Acrow (ACF) H1 2025 earnings summary
Event summary combining transcript, slides, and related documents.
H1 2025 earnings summary
22 Dec, 2025Executive summary
Revenue rose 25% year-over-year to $126.6m, with EBITDA up 11% to $39.0m, driven by strong Industrial Access growth and acquisitions; Industrial Access now accounts for 50% of group revenue.
Major contract wins include the $42m Perdaman project in WA and the largest-ever Jumpform/Screens contract for Meriton.

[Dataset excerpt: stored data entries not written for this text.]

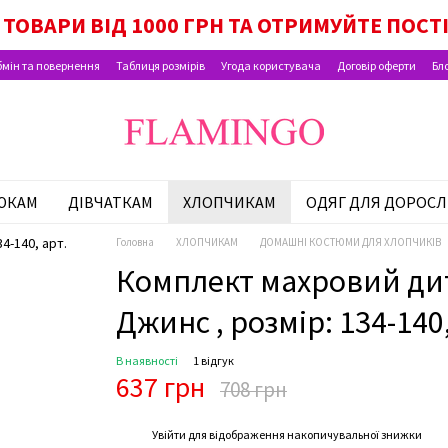
ТОВАРИ ВІД 1000 ГРН ТА ОТРИМУЙТЕ ПОСТ
мін та повернення
Таблиця розмірів
Угода користувача
Договір оферти
Бл
ЮКАМ
ДІВЧАТКАМ
ХЛОПЧИКАМ
ОДЯГ ДЛЯ ДОРОСЛ
Головна
ХЛОПЧИКАМ
ДОМАШНІ КОСТЮМИ ДЛЯ ХЛОПЧИКІВ
Комплект махровий дит
Джинс , розмір: 134-140,
В наявності
1 відгук
637 грн
708 грн
%
Увійти
для відображення накопичувальної знижки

Record secured hire contracts and pipeline, both up 39% year-over-year, supporting future growth.
Acquisitions of MI Scaffold, Benchmark Scaffolding, and ATEC enhance capabilities and support workforce development.
Balance sheet flexibility improved with expanded debt facilities and $54m headroom.
Financial highlights
Group revenue reached $126.6m, up from $101m year-over-year; underlying NPAT up 1% to $16.4m, reported NPAT down 24% to $9.4m due to significant items.
EBITDA up 11% to $39.0m; EBITDA margin declined to 30.8% from 34.8% due to revenue mix shift.
Dividend increased to 2.9cps, fully franked, with expectations for a higher full-year dividend.
Net debt rose by $23.3m to $92.0m, mainly from front-ended capex and earn-out payments; Net Debt/EBITDA at 1.3x.
Cash flow from operations at $23.5m, with a 70% conversion rate.
Outlook and guidance
FY25 guidance targets 27% revenue growth, 14% EBITDA, 11% NPAT, and 2% EPS growth at midpoint; guidance maintained despite project delays.
Medium-term outlook remains strong, supported by record secured contracts, major project commencements, and continued Industrial Access expansion.
Jumpform and Screens businesses expected to see significant growth in the second half and into next year.
Gearing expected to decline in 2H FY25; capex to normalize after front-ended spend.
Deferred Queensland revenue (AUD 5m EBITDA) expected to boost FY2026.